ELISA: Structure-Function Inferences based on statistically significant and evolutionarily inspired observations
© Shakhnovich et al; licensee BioMed Central Ltd. 2003
Received: 23 May 2003
Accepted: 02 September 2003
Published: 02 September 2003
The problem of functional annotation based on homology modeling is primary to current bioinformatics research. Researchers have noted regularities in sequence, structure and even chromosome organization that allow valid functional cross-annotation. However, these methods provide a lot of false negatives due to limited specificity inherent in the system. We want to create an evolutionarily inspired organization of data that would approach the issue of structure-function correlation from a new, probabilistic perspective. Such organization has possible applications in phylogeny, modeling of functional evolution and structural determination. ELISA (Evolutionary Lineage Inferred from Structural Analysis, http://romi.bu.edu/elisa) is an online database that combines functional annotation with structure and sequence homology modeling to place proteins into sequence-structure-function "neighborhoods". The atomic unit of the database is a set of sequences and structural templates that those sequences encode. A graph that is built from the structural comparison of these templates is called PDUG (protein domain universe graph). We introduce a method of functional inference through a probabilistic calculation done on an arbitrary set of PDUG nodes. Further, all PDUG structures are mapped onto all fully sequenced proteomes allowing an easy interface for evolutionary analysis and research into comparative proteomics. ELISA is the first database with applicability to evolutionary structural genomics explicitly in mind.

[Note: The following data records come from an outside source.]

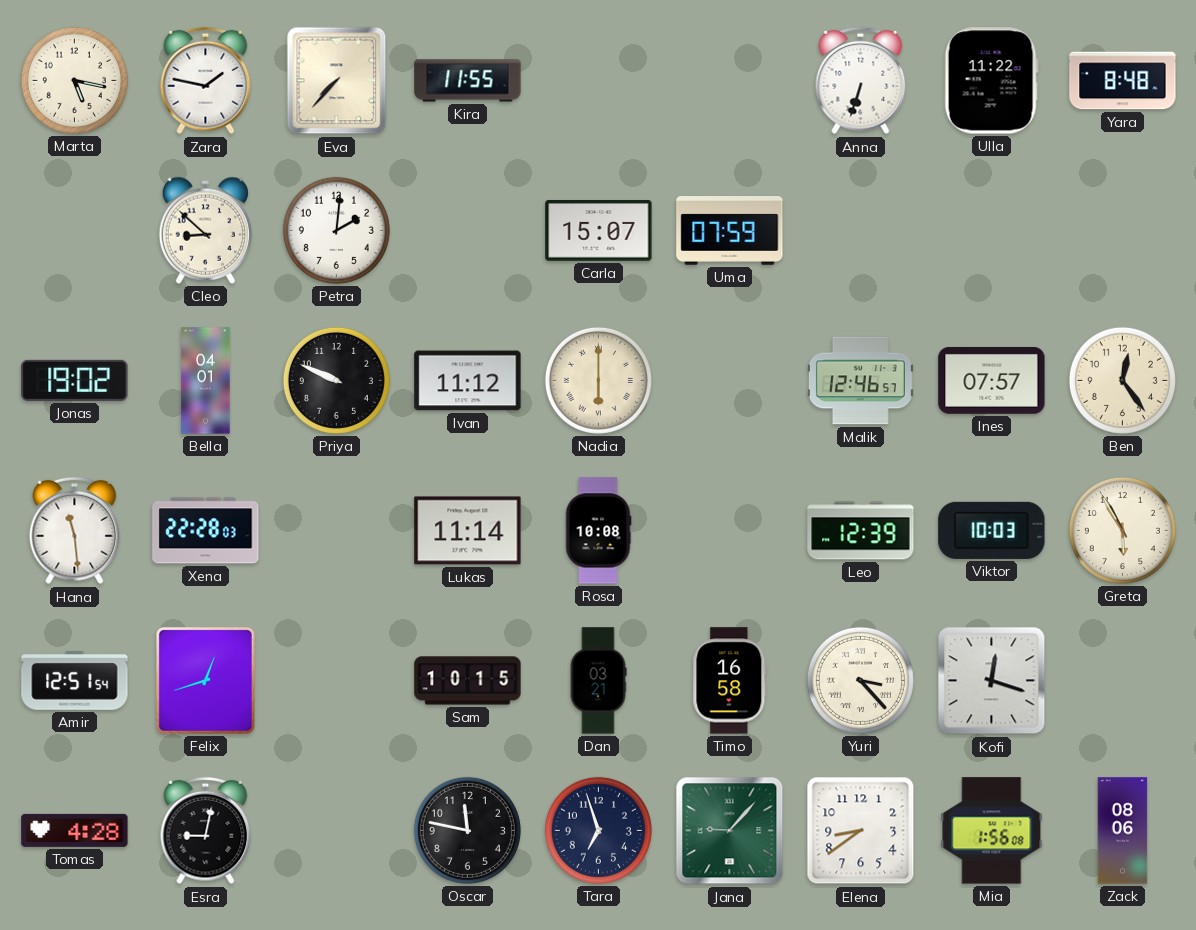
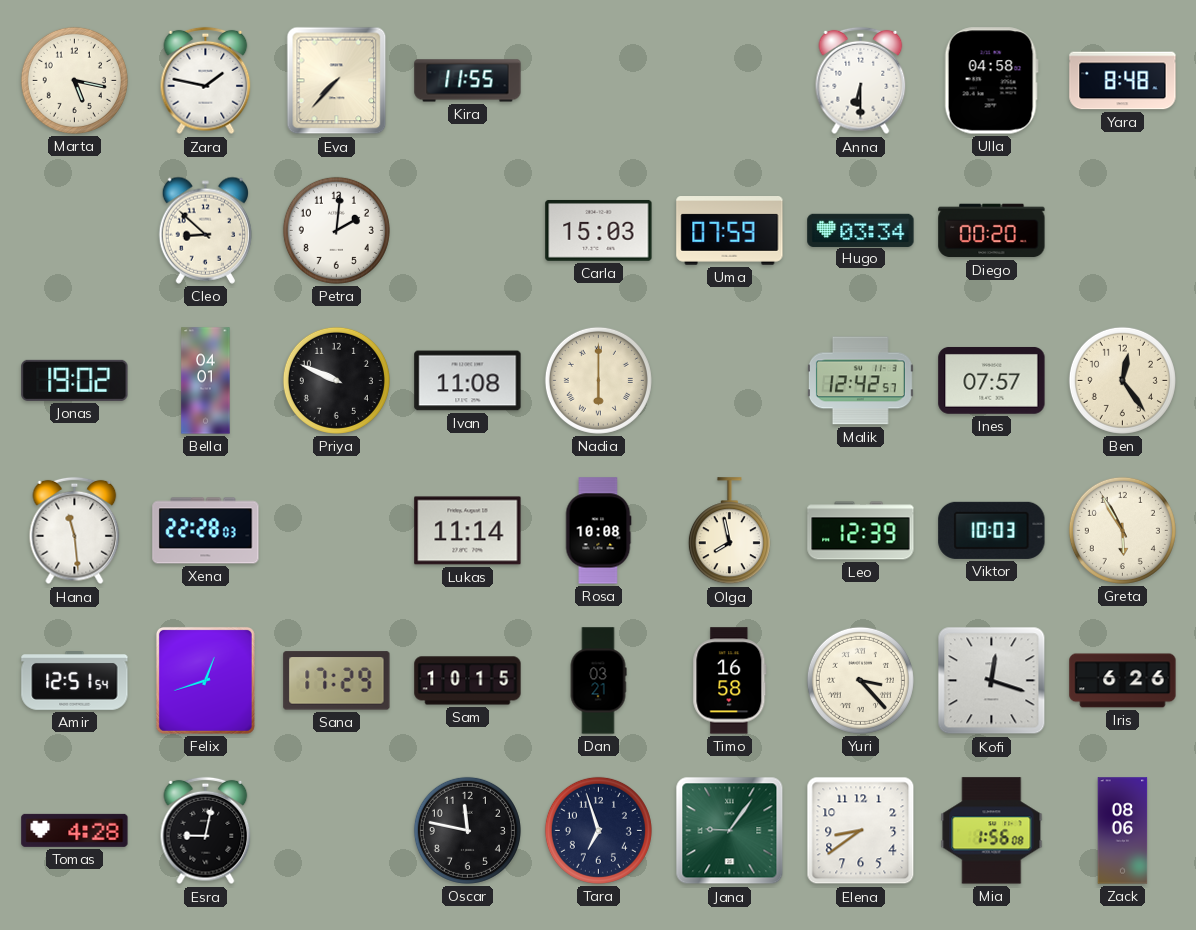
Anna: 6:33 -> 6:30
Ulla: 11:22 -> 04:58
Carla: 15:07 -> 15:03
Hugo: none -> 03:34
Diego: none -> 00:20
Ivan: 11:12 -> 11:08
Malik: 12:46 -> 12:42
Olga: none -> 7:58
Sana: none -> 17:29
Iris: none -> 6:26
Jana: 9:07 -> 9:06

Availability: The database is available at http://romi.bu.edu/elisa.
Structural genomics  is a science in its infancy. The main task of structural genomics is to combine available data on genes and gene products such as structure, sequence, function and chromosomal proximity [2, 3] in a meaningful way so as to procure biological insight [4–10]. These patterns can later be used to characterize newly sequenced or crystallized proteins or even complexes. Primarily the insight from structural genomics comes from the observation that similar sequences and structures yield similar functions. For example, recently the structural analysis of inositol monophosphate (IMPase) from M. janaschii showed an addition of "new" function to a protein with "known" function.  In this case, a protein that was thought to act as only an FBPase (1,6-fructobiphosphatase) was also implicated as an IMPase via homology modeling. In light of cases like these we have decided to build a database that maximizes the specificity of functional annotation, albeit at an expense of its sensitivity.
Efforts to annotate function based on structure and sequence homology alone are complicated and more often than not lead to mis-annotations [14, 15] This is partly due to the fact that different sequences can fold into similar structures but have different functions [16–19] This creates the problem of similar structures performing many, sometimes different functions. A notable example of functional diversity inside a structurally homologous family is the case of the P-loop NTPases. For example, the structures of RecA (2reb)  and adenylate kinase (2ak3)  proteins are similar. Both are alpha and beta proteins. Both contain P-loop topology. Both are placed in the same SCOP family. Yet, their functions are quite distinct. RecA is a DNA repair protein, while the adenylate kinase is a transfer protein facilitating the transfer of phosphate groups between AMP and ADP. Because of these difficulties and because of possible insights gained from annotating from all homologs, not just the closest ones, ELISA addresses the issue of functional annotation as one of probabilistic analysis where the putative function is one of many accessible upon sequence mutation of a gene. The justification for this is evidenced further by directed evolution studies that enable the derivation of new function from homologous sequence [19, 22] e.g. the alternate must also be true: homologous sequences may have different functions.
Construction and Content
ELISA was built using four types of data: sequence, structure, function and genomic representation (Fig. 1). Structural templates were mined from SCOP  and FSSP[9, 23]. The sequence data was taken from Swiss-Prot . The alignments of Swiss-Prot sequences to templates were done using iterative homology searches [4, 24], secondary structure prediction  and HSSP  methods. These alignments with sequences that are more than 25% homologous to each other and to the sequence of the template constitute a node on PDUG (Fig. 1).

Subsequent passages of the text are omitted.